Nice collection of Sun style and Shang Style Xingyiquan Santi Shi pictures, by generation, from XingyiMax.com

Shang Style Xingyi Santi shi - Shang Yunxiang

Sun Lutang Style Xingyiquan lineage - Sun Lutang

Also a nice lineage chart from Wiki, but I am guessing, Chinese Marital arts history being what it is, it is not complete

Xingyi lineage


----------



## oaktree (Aug 31, 2012)

Interesting to see the back hand from when Sun Lu Tang started how straight it is then it looks like it is modified as he got older. You see the hand tilt with his daughter and grand daughter but in later generations it looks like they kept it straight again.


----------



## Xue Sheng (Aug 31, 2012)

My first sifu, who did not emphasize Santi Sh,i and my last sifu both had me stand in Santi very much like Di Guoyong

My Second sifu (who has a Xingyi lineage similar to Novell G. Bell) has us stand in Santi more like Le Yunting (if you are looking at Shang style) but it is really more like Shi Hancai which is Sun Style. And as far as I know the style he does is still a variation of Hebei


----------



## oaktree (Aug 31, 2012)

I guess it just depends on preferences. I think in my opinion how to stand in Santi is a guideline that certain things have to be met but personal style, preferences are ok.
 It kind of reminds me of some job dress code there is protocol but there is also casual Fridays.:uhyeah:


----------



## Xue Sheng (Aug 31, 2012)

Actually...at first...it depends on your Sifu's preference 

Also style can make a big difference. Shanxi style is weighted 50/50 and the front hand is lower than Hebei


----------



## oaktree (Aug 31, 2012)

Yes that is true a lot depends on your teachers preference. But me and my teacher have different preferences on how we place our back foot, neither is incorrect since the back foot can be flat or turned in a little. Interesting that Shanxi weight is 50/50 it seems to contradict other Xingyiquan principles and other internal arts that I have read.
 I would be interested to know why they choose that for their santi.


----------



## Xue Sheng (Aug 31, 2012)

oaktree said:


> Yes that is true a lot depends on your teachers preference. But me and my teacher have different preferences on how we place our back foot, neither is incorrect since the back foot can be flat or turned in a little.
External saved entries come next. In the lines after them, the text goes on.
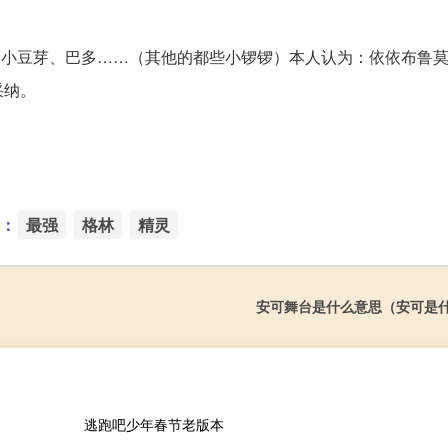
、小豆芽、巴多……（其他的都些小锣锣）本人认为：依依布鲁
采纳。
：
最强
格林
精灵
安可舞台是什么意思（安可是
逃跑吧少年春节老版本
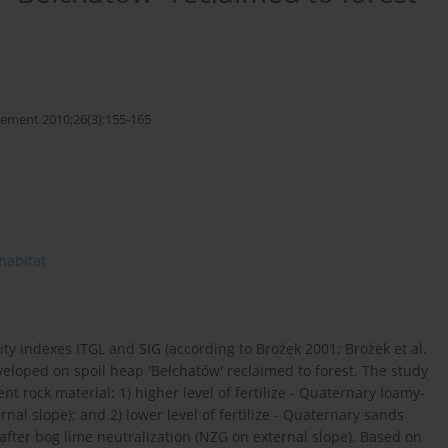
ement 2010;26(3):155-165
 habitat
ality indexes ITGL and SIG (according to Brożek 2001; Brożek et al.
veloped on spoil heap 'Bełchatów' reclaimed to forest. The study
t rock material: 1) higher level of fertilize - Quaternary loamy-
nal slope); and 2) lower level of fertilize - Quaternary sands
after bog lime neutralization (NZG on external slope). Based on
Interesting that Shanxi weight is 50/50 it seems to contradict other Xingyiquan principles and other internal arts that I have read.
> I would be interested to know why they choose that for their santi.



Shanxi places less importance on Santi as compared to other styles and they tend to put more emphasis on other standing postures like you find in Dai Xinyi


----------